Why Church help is important in
countering resistance to vaccines

Vials of Johnson & Johnson's Janssen COVID-19 vaccine are seen during the phase 3 ensemble period in this undated photo. The U.S. Food and Drug Administration approved use of the company's one-shot vaccine Feb. 27, 2021. (CNS photo/Johnson & Johnson, Handout via Reuters)

ROME (CNS) — Members of the Catholic Church, especially religious working in health care and schools, have an important opportunity and duty to educate people about COVID-19 and to counter resistance to vaccinations, said an expert on the Vatican’s COVID-19 Commission.

Women religious and Catholic organizations who serve others every day and have people’s trust are “our best hope for safe and fair distribution of vaccines as well as the best tool for convincing people of the safety and importance of taking the vaccines,” said Sister Carol Keehan, a nurse and Daughter of Charity.

The Church also has clear teachings about the need for more ethical ways to produce and test vaccines, but it has said that receiving vaccines is not participating or cooperating with the evil of abortion, she said during an online meeting April 27 sponsored by the Rome-based International Union of Superiors General.

The event, dedicated to how women religious can be leaders in bringing Gospel values to new models of the economy and health care, was part of a series of meetings looking at ways sisters can empower other women and accompany and support those most affected and marginalized by the pandemic.

Sister Keehan is the chair of the Vatican COVID-19 Commission’s health task force. She gave the more than 300 participants online an overview of the two main goals of the taskforce: an equitable distribution of vaccines and treatments, and reducing the resistance to taking the vaccine.

People have been showing resistance to the vaccine for a number of reasons, she said, and so the taskforce created a “resource kit” for Church leaders and families, available in multiple languages on the commission’s website.

The first part of the kit is dedicated to explaining the Church’s teaching on vaccines, Sister Keehan said.
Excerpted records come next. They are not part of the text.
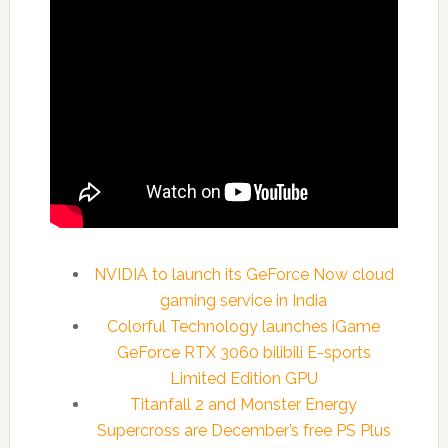
NVIDIA to launch its GeForce Now cloud
gaming service in India
Colorful Technology launches iGame
GeForce RTX 3060 bilibili E-sports
Limited Edition GPU
Titanfall 2 and Monster Energy
Supercross are December’s free PS Plus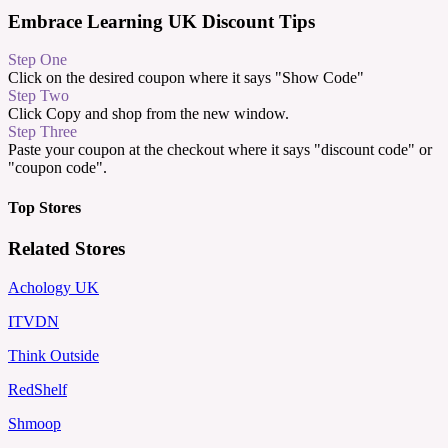
Embrace Learning UK Discount Tips
Step One
Click on the desired coupon where it says "Show Code"
Step Two
Click Copy and shop from the new window.
Step Three
Paste your coupon at the checkout where it says "discount code" or
"coupon code".
Top Stores
Related Stores
Achology UK
ITVDN
Think Outside
RedShelf
Shmoop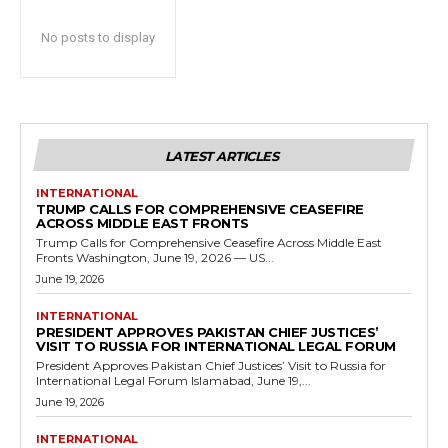
No posts to display
LATEST ARTICLES
INTERNATIONAL
TRUMP CALLS FOR COMPREHENSIVE CEASEFIRE
ACROSS MIDDLE EAST FRONTS
Trump Calls for Comprehensive Ceasefire Across Middle East
Fronts Washington, June 19, 2026 — US...
June 19, 2026
INTERNATIONAL
PRESIDENT APPROVES PAKISTAN CHIEF JUSTICES’
VISIT TO RUSSIA FOR INTERNATIONAL LEGAL FORUM
President Approves Pakistan Chief Justices’ Visit to Russia for
International Legal Forum Islamabad, June 19,...
June 19, 2026
INTERNATIONAL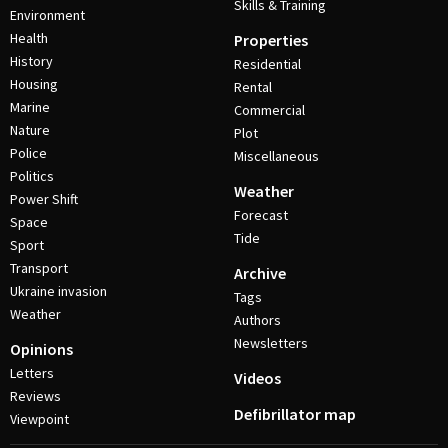
Skills & Training
Environment
Health
Properties
History
Residential
Housing
Rental
Marine
Commercial
Nature
Plot
Police
Miscellaneous
Politics
Weather
Power Shift
Forecast
Space
Tide
Sport
Transport
Archive
Ukraine invasion
Tags
Weather
Authors
Newsletters
Opinions
Letters
Videos
Reviews
Defibrillator map
Viewpoint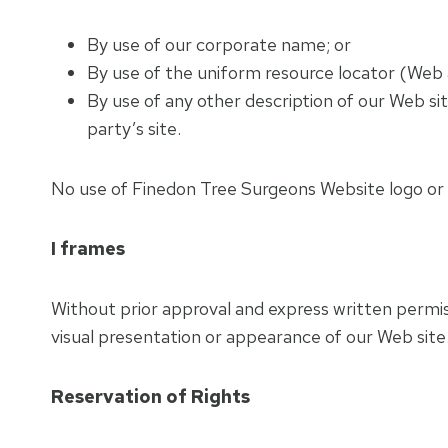
By use of our corporate name; or
By use of the uniform resource locator (Web a
By use of any other description of our Web si
party’s site.
No use of Finedon Tree Surgeons Website logo or o
I frames
Without prior approval and express written permi
visual presentation or appearance of our Web site
Reservation of Rights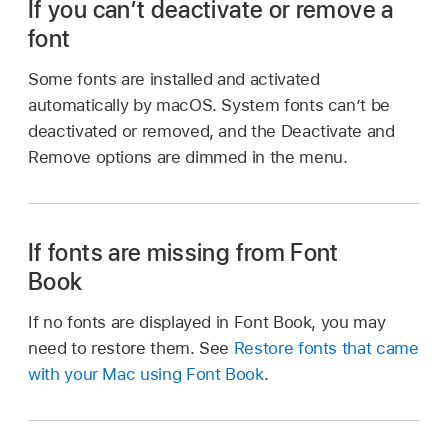
If you can’t deactivate or remove a
font
Some fonts are installed and activated
automatically by macOS. System fonts can’t be
deactivated or removed, and the Deactivate and
Remove options are dimmed in the menu.
If fonts are missing from Font
Book
If no fonts are displayed in Font Book, you may
need to restore them. See
Restore fonts that came
with your Mac using Font Book
.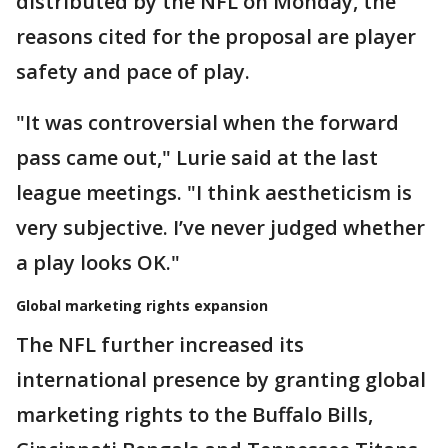
distributed by the NFL on Monday, the
reasons cited for the proposal are player
safety and pace of play.
"It was controversial when the forward
pass came out," Lurie said at the last
league meetings. "I think aestheticism is
very subjective. I’ve never judged whether
a play looks OK."
Global marketing rights expansion
The NFL further increased its
international presence by granting global
marketing rights to the Buffalo Bills,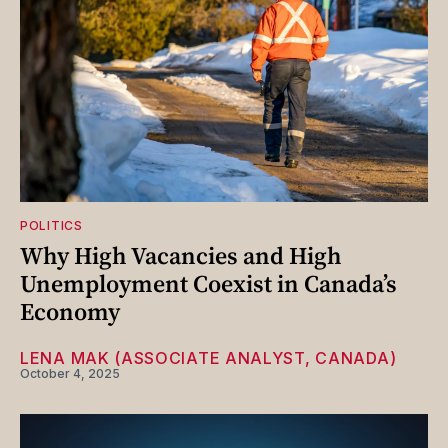
POLITICS
Why High Vacancies and High
Unemployment Coexist in Canada’s
Economy
LENA MAK (ASSOCIATE ANALYST, CANADA)
October 4, 2025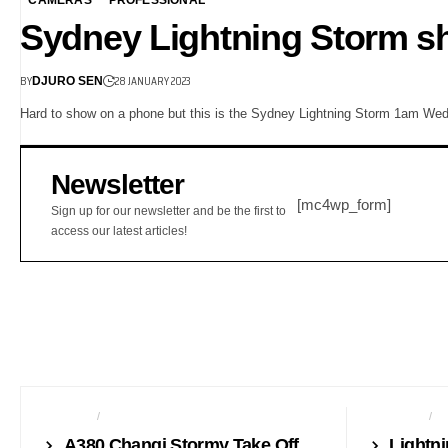
Sydney Lightning Storm sh
BY
28 JANUARY 2023
DJURO SEN
Hard to show on a phone but this is the Sydney Lightning Storm 1am We
Newsletter
[mc4wp_form]
Sign up for our newsletter and be the first to
access our latest articles!
AVIATION
PHONES
CAMERAS
F
A380 Changi Stormy Take Off
Lightn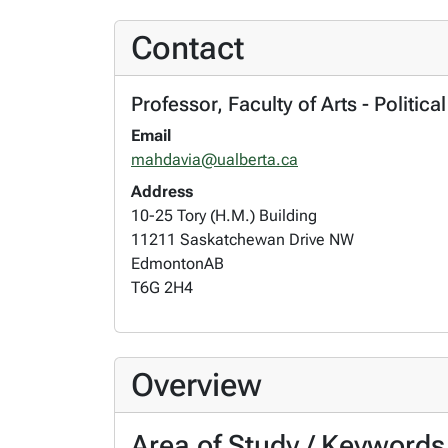
Contact
Professor, Faculty of Arts - Politic
Email
mahdavia@ualberta.ca
Address
10-25 Tory (H.M.) Building
11211 Saskatchewan Drive NW
Edmonton
AB
T6G 2H4
Overview
Area of Study / Keywords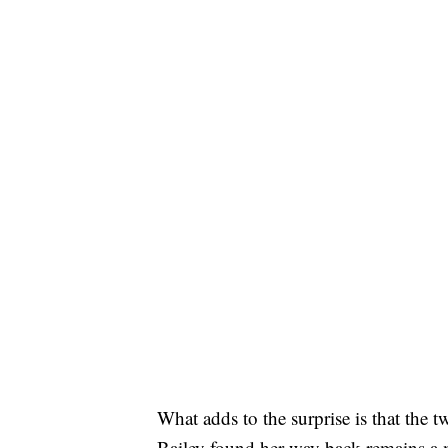
What adds to the surprise is that the 
Bailey found her way back remains a m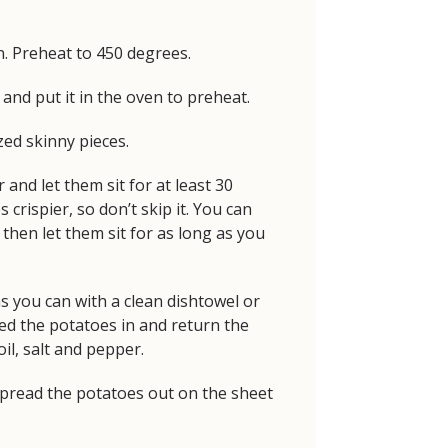
n. Preheat to 450 degrees.
and put it in the oven to preheat.
zed skinny pieces.
 and let them sit for at least 30
 crispier, so don’t skip it. You can
then let them sit for as long as you
s you can with a clean dishtowel or
ed the potatoes in and return the
il, salt and pepper.
pread the potatoes out on the sheet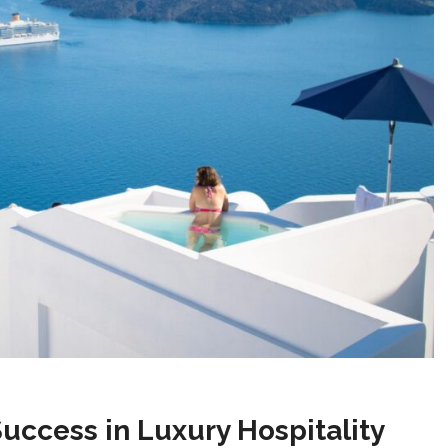
Success in Luxury Hospitality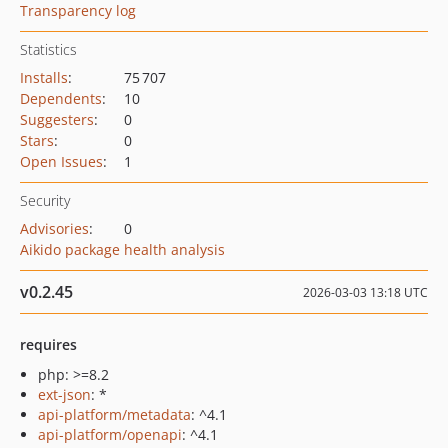
Transparency log
Statistics
Installs
:
75 707
Dependents
:
10
Suggesters
:
0
Stars
:
0
Open Issues
:
1
Security
Advisories
:
0
Aikido package health analysis
v0.2.45
2026-03-03 13:18 UTC
requires
php: >=8.2
ext-json
: *
api-platform/metadata
: ^4.1
api-platform/openapi
: ^4.1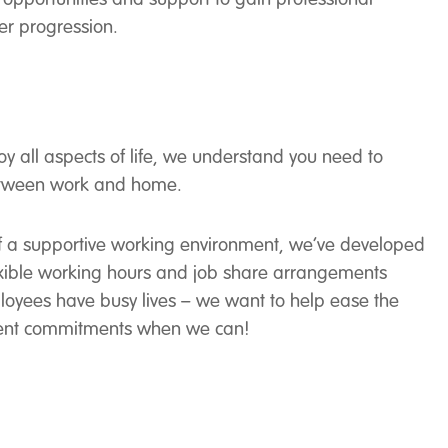
er progression.
joy all aspects of life, we understand you need to
etween work and home.
 of a supportive working environment, we’ve developed
flexible working hours and job share arrangements
loyees have busy lives – we want to help ease the
ferent commitments when we can!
“For years we have known that most vaccines are made and/or tested using stem cells grown in a laboratory that originated from a fetus aborted over 40 years ago. Almost all of us have had a vaccine made in this way,” she said.

“The Church has decades of theology and ethical teachings, asking that better ways of testing and producing vaccines should be a goal but that taking these vaccines, or administering them to children, is not participating or cooperating with the evil of abortion,” she said.

“In spite of this, a number of voices immediately started refusing to take the vaccines that had been made and or tested this way. Some of them were bishops in various dioceses, as well as priests and other teachers of the faith,” she said.

Several Vatican dicasteries stepped in again to clarify the Church’s position on the acceptability of the vaccines when no others are available, and, she added, “Pope Francis has been very clear that it is a moral responsibility to take the vaccines to protect oneself, one’s family and one’s community from this deadly disease.”